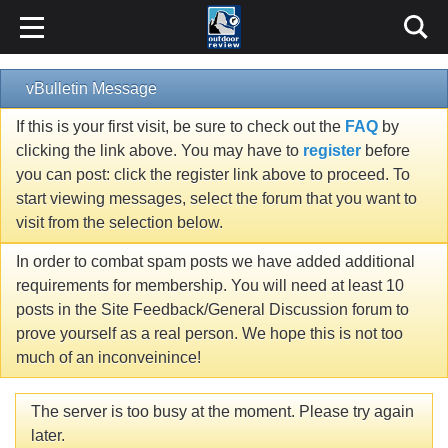
vBulletin Message
If this is your first visit, be sure to check out the
FAQ
by
clicking the link above. You may have to
register
before
you can post: click the register link above to proceed. To
start viewing messages, select the forum that you want to
visit from the selection below.
In order to combat spam posts we have added additional
requirements for membership. You will need at least 10
posts in the Site Feedback/General Discussion forum to
prove yourself as a real person. We hope this is not too
much of an inconveinince!
The server is too busy at the moment. Please try again
later.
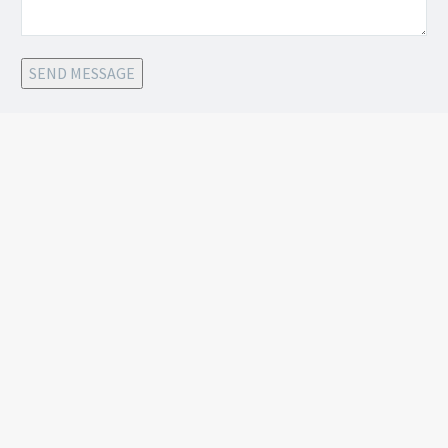
SEND MESSAGE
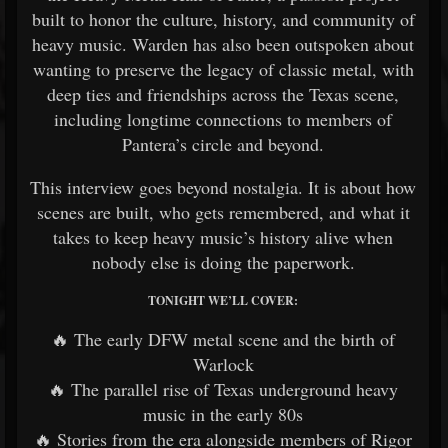
built to honor the culture, history, and community of
heavy music. Warden has also been outspoken about
wanting to preserve the legacy of classic metal, with
deep ties and friendships across the Texas scene,
including longtime connections to members of
Pantera’s circle and beyond.
This interview goes beyond nostalgia. It is about how
scenes are built, who gets remembered, and what it
takes to keep heavy music’s history alive when
nobody else is doing the paperwork.
TONIGHT WE’LL COVER:
🔥 The early DFW metal scene and the birth of
Warlock
🔥 The parallel rise of Texas underground heavy
music in the early 80s
🔥 Stories from the era alongside members of Rigor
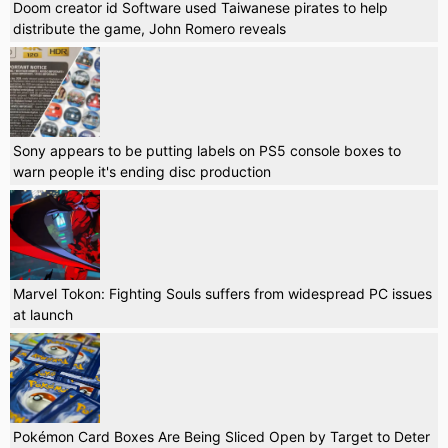
Doom creator id Software used Taiwanese pirates to help
distribute the game, John Romero reveals
Sony appears to be putting labels on PS5 console boxes to
warn people it's ending disc production
Marvel Tokon: Fighting Souls suffers from widespread PC issues
at launch
Pokémon Card Boxes Are Being Sliced Open by Target to Deter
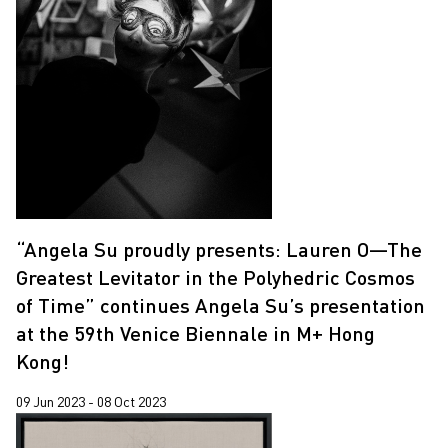
“Angela Su proudly presents: Lauren O—The
Greatest Levitator in the Polyhedric Cosmos
of Time” continues Angela Su’s presentation
at the 59th Venice Biennale in M+ Hong
Kong!
09 Jun 2023 - 08 Oct 2023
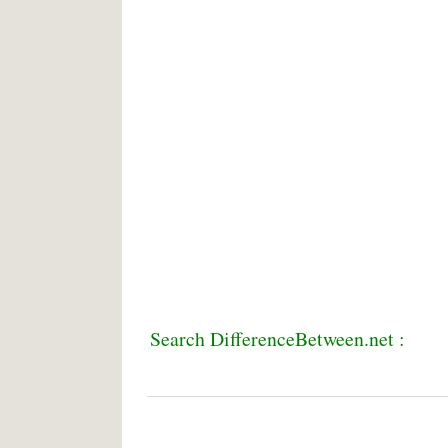
Search DifferenceBetween.net :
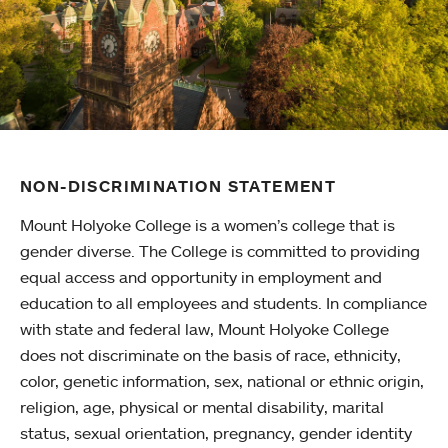
NON-DISCRIMINATION STATEMENT
Mount Holyoke College is a women’s college that is
gender diverse. The College is committed to providing
equal access and opportunity in employment and
education to all employees and students. In compliance
with state and federal law, Mount Holyoke College
does not discriminate on the basis of race, ethnicity,
color, genetic information, sex, national or ethnic origin,
religion, age, physical or mental disability, marital
status, sexual orientation, pregnancy, gender identity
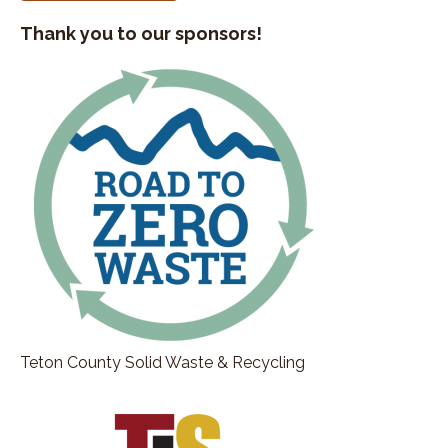
Thank you to our sponsors!
Teton County Solid Waste & Recycling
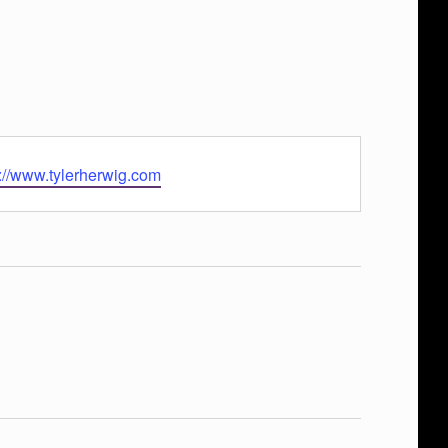
s://www.tylerherwig.com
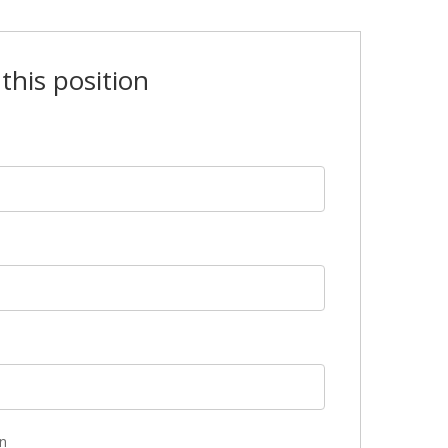
this position
n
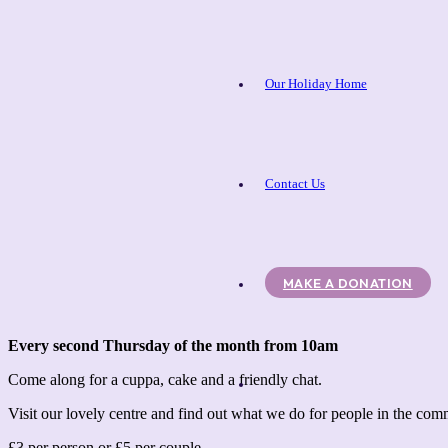
Our Holiday Home
Contact Us
MAKE A DONATION
Every second Thursday of the month from 10am
Come along for a cuppa, cake and a friendly chat.
Visit our lovely centre and find out what we do for people in the co
£3 per person or £5 per couple.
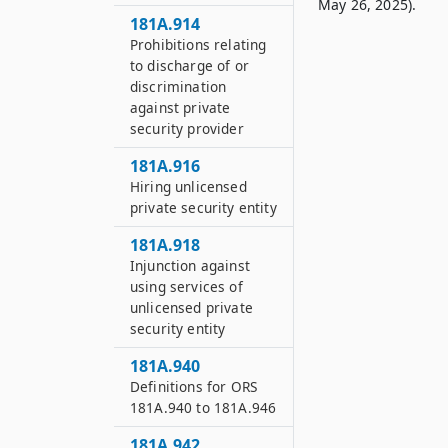
May 26, 2025).
181A.914
Prohibitions relating
to discharge of or
discrimination
against private
security provider
181A.916
Hiring unlicensed
private security entity
181A.918
Injunction against
using services of
unlicensed private
security entity
181A.940
Definitions for ORS
181A.940 to 181A.946
181A.942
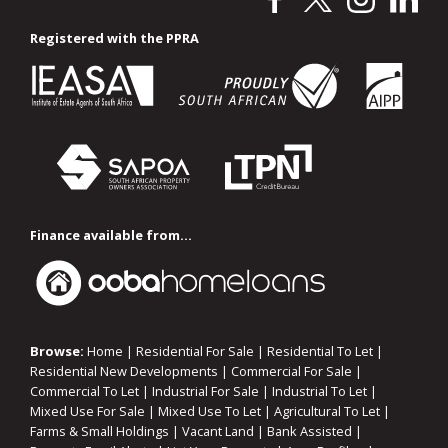
Registered with the PPRA
Finance available from...
Browse:
Home
|
Residential For Sale
|
Residential To Let
|
Residential New Developments
|
Commercial For Sale
|
Commercial To Let
|
Industrial For Sale
|
Industrial To Let
|
Mixed Use For Sale
|
Mixed Use To Let
|
Agricultural To Let
|
Farms & Small Holdings
|
Vacant Land
|
Bank Assisted
|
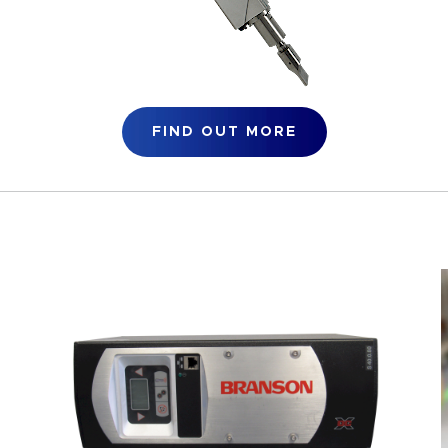
FIND OUT MORE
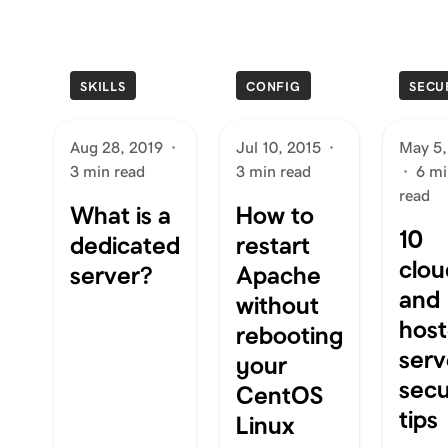
SKILLS
CONFIG
SECU
Aug 28, 2019
·
Jul 10, 2015
·
May 5,
3 min read
3 min read
·
6 mi
read
What is a
How to
10
dedicated
restart
clou
server?
Apache
and
without
hos
rebooting
serv
your
secu
CentOS
tips
Linux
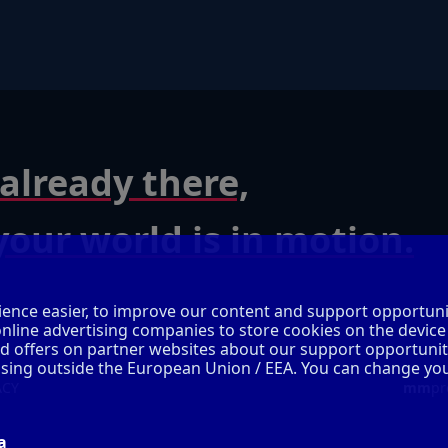
already there,
our world is in motion.
ence easier, to improve our content and support opportuni
online advertising companies to store cookies on the device
ed offers on partner websites about our support opportunit
cessing outside the European Union / EEA. You can change yo
ACY
mm
pr
a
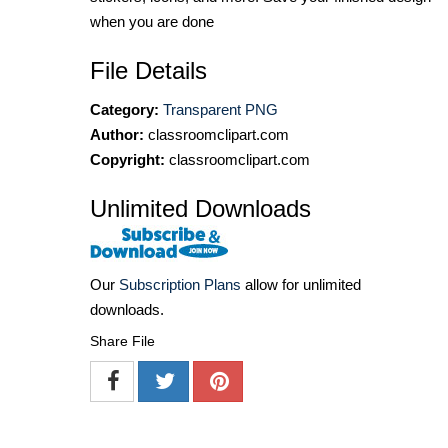
when you are done
File Details
Category:
Transparent PNG
Author:
classroomclipart.com
Copyright:
classroomclipart.com
Unlimited Downloads
Our
Subscription Plans
allow for unlimited
downloads.
Share File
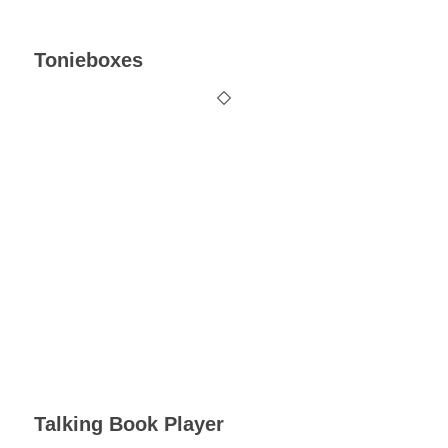
Tonieboxes
Talking Book Player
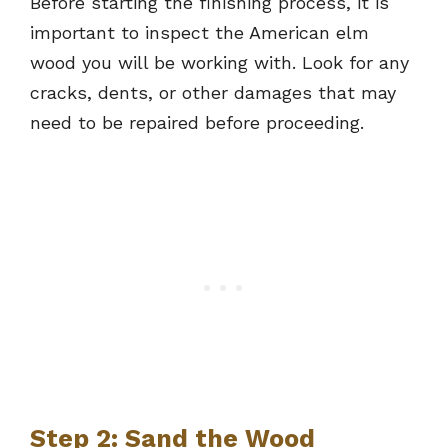
Before starting the finishing process, it is
important to inspect the American elm
wood you will be working with. Look for any
cracks, dents, or other damages that may
need to be repaired before proceeding.
Step 2: Sand the Wood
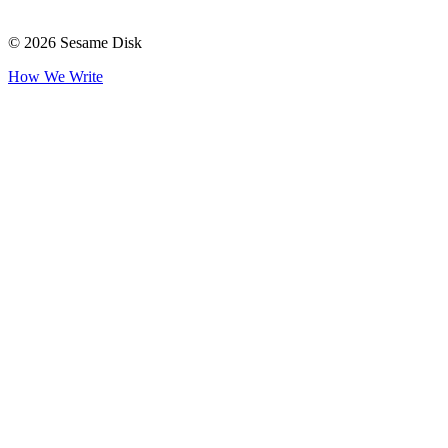
© 2026 Sesame Disk
How We Write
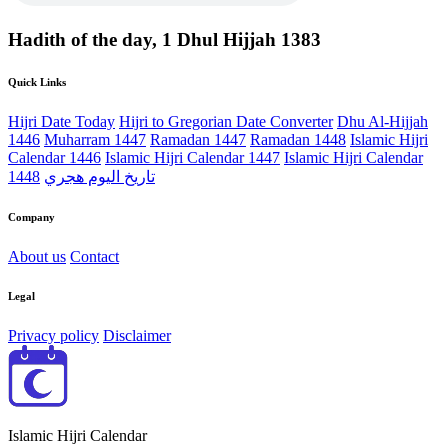
Hadith of the day, 1 Dhul Hijjah 1383
Quick Links
Hijri Date Today
Hijri to Gregorian Date Converter
Dhu Al-Hijjah
1446
Muharram 1447
Ramadan 1447
Ramadan 1448
Islamic Hijri
Calendar 1446
Islamic Hijri Calendar 1447
Islamic Hijri Calendar
1448
تاريخ اليوم هجري
Company
About us
Contact
Legal
Privacy policy
Disclaimer
Islamic Hijri Calendar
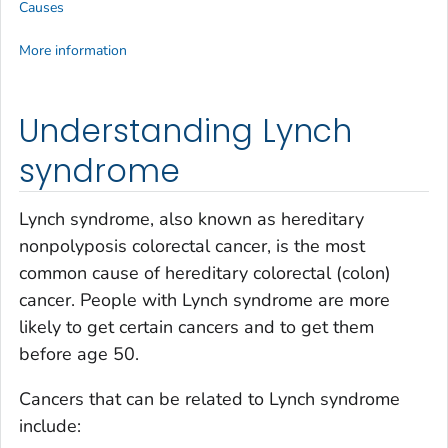
Causes
More information
Understanding Lynch
syndrome
Lynch syndrome, also known as hereditary
nonpolyposis colorectal cancer, is the most
common cause of hereditary colorectal (colon)
cancer. People with Lynch syndrome are more
likely to get certain cancers and to get them
before age 50.
Cancers that can be related to Lynch syndrome
include:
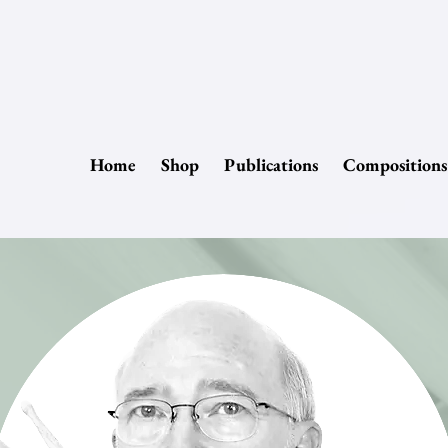
Home
Shop
Publications
Compositions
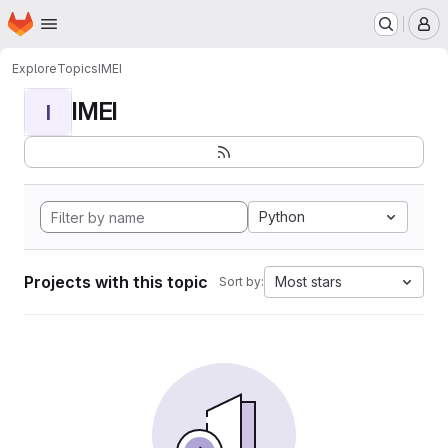
Homepage
Skip to main content
M
Explore
Topics
IMEI
IMEI
I
Python
Projects with this topic
Most stars
Sort by:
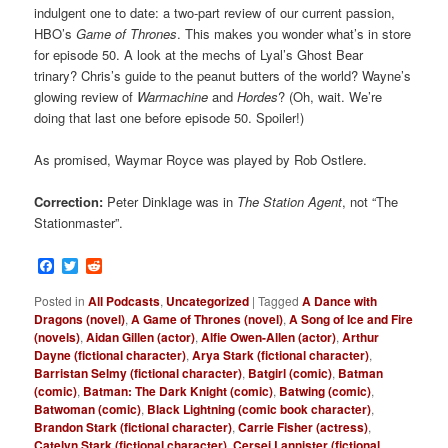
indulgent one to date: a two-part review of our current passion,
HBO’s
Game of Thrones
. This makes you wonder what’s in store
for episode 50. A look at the mechs of Lyal’s Ghost Bear
trinary? Chris’s guide to the peanut butters of the world? Wayne’s
glowing review of
Warmachine
and
Hordes
? (Oh, wait. We’re
doing that last one before episode 50. Spoiler!)
As promised, Waymar Royce was played by Rob Ostlere.
Correction:
Peter Dinklage was in
The Station Agent
, not “The
Stationmaster”.
Facebook
Twitter
Reddit
Posted in
All Podcasts
,
Uncategorized
|
Tagged
A Dance with
Dragons (novel)
,
A Game of Thrones (novel)
,
A Song of Ice and Fire
(novels)
,
Aidan Gillen (actor)
,
Alfie Owen-Allen (actor)
,
Arthur
Dayne (fictional character)
,
Arya Stark (fictional character)
,
Barristan Selmy (fictional character)
,
Batgirl (comic)
,
Batman
(comic)
,
Batman: The Dark Knight (comic)
,
Batwing (comic)
,
Batwoman (comic)
,
Black Lightning (comic book character)
,
Brandon Stark (fictional character)
,
Carrie Fisher (actress)
,
Catelyn Stark (fictional character)
,
Cersei Lannister (fictional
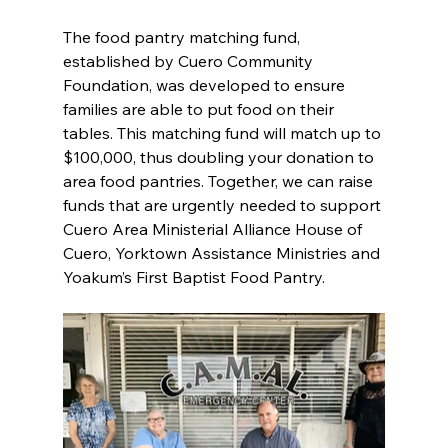
The food pantry matching fund, 
established by Cuero Community 
Foundation, was developed to ensure 
families are able to put food on their 
tables. This matching fund will match up to 
$100,000, thus doubling your donation to 
area food pantries. Together, we can raise 
funds that are urgently needed to support 
Cuero Area Ministerial Alliance House of 
Cuero, Yorktown Assistance Ministries and 
Yoakum’s First Baptist Food Pantry.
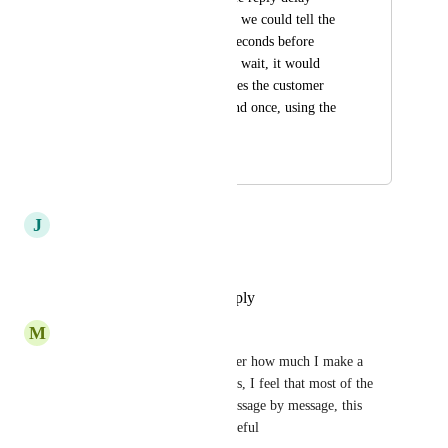
setting. For example, we could tell the 
AI to wait 30 or 60 seconds before 
replying. During that wait, it would 
collect all the messages the customer 
sends and then respond once, using the 
full context.
September 16, 2025
September 25, 2025
J
Javier Zaffaroni
This is very, very important.
Reply
·
·
September 25, 2025
M
Marketing MULTFLUXO
I also go through this, no matter how much I make a 
prompt aimed at correcting this, I feel that most of the 
time she continues to reply message by message, this 
functionality would be very useful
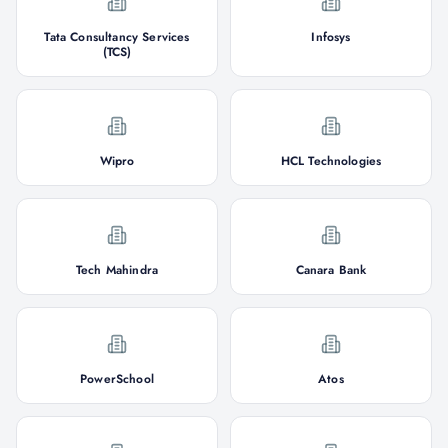
Tata Consultancy Services
Infosys
(TCS)
Wipro
HCL Technologies
Tech Mahindra
Canara Bank
PowerSchool
Atos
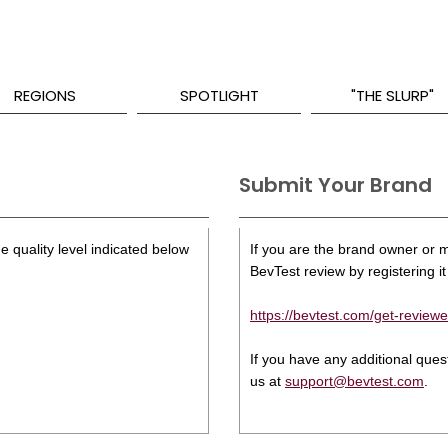
REGIONS
SPOTLIGHT
"THE SLURP"
Submit Your Brand
e quality level indicated below
If you are the brand owner or ma
BevTest review by registering it 
https://bevtest.com/get-reviewe
If you have any additional que
us at
support@bevtest.com
.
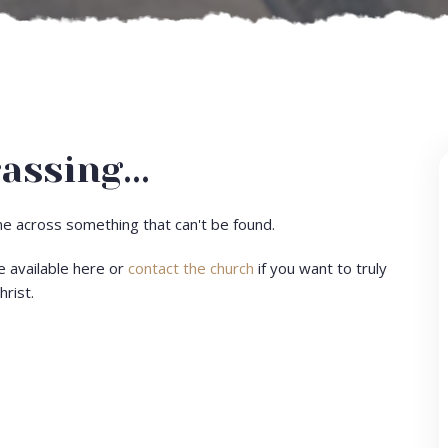
assing...
ome across something that can't be found.
e available here or
contact the church
if you want to truly
hrist.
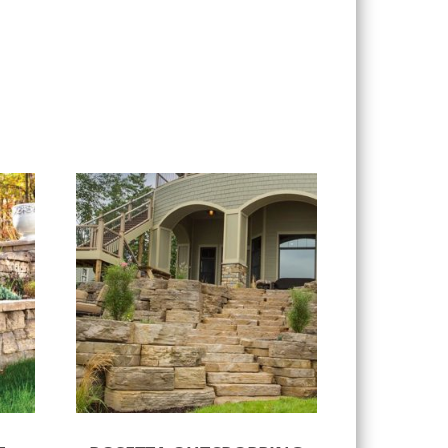
Select options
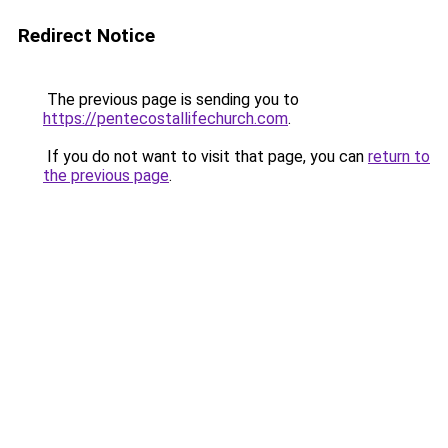
Redirect Notice
The previous page is sending you to
https://pentecostallifechurch.com
.
If you do not want to visit that page, you can
return to
the previous page
.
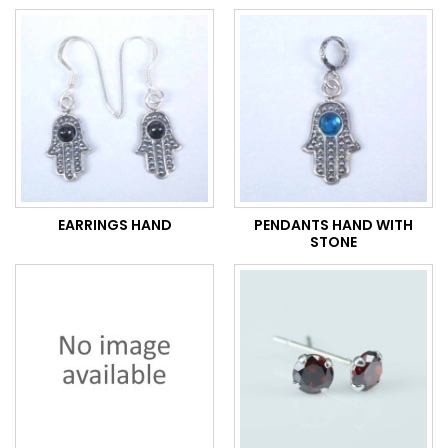
EARRINGS HAND
PENDANTS HAND WITH
STONE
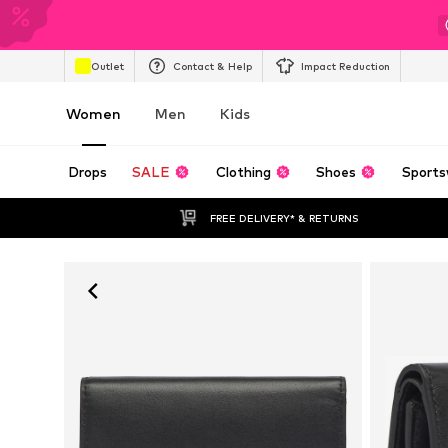
Outlet
Contact & Help
Impact Reduction
Women
Men
Kids
Drops
SALE
Clothing
Shoes
Sports
FREE DELIVERY* & RETURNS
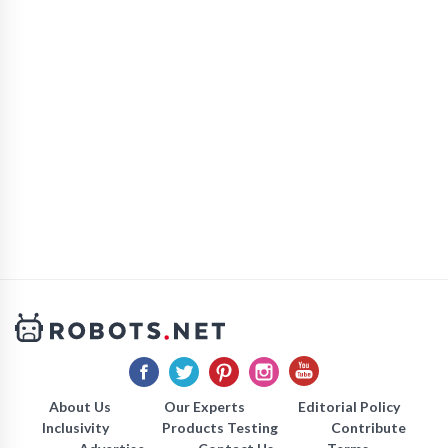
About Us
Our Experts
Editorial Policy
Inclusivity
Products Testing
Contribute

● WHAT THE EXERCISE ASKS: For each line in the records that holds "Mount", show that line as it stands.

● ANSWER BOX:
Mount Holyoke College is a women’s college that is
with state and federal law, Mount Holyoke College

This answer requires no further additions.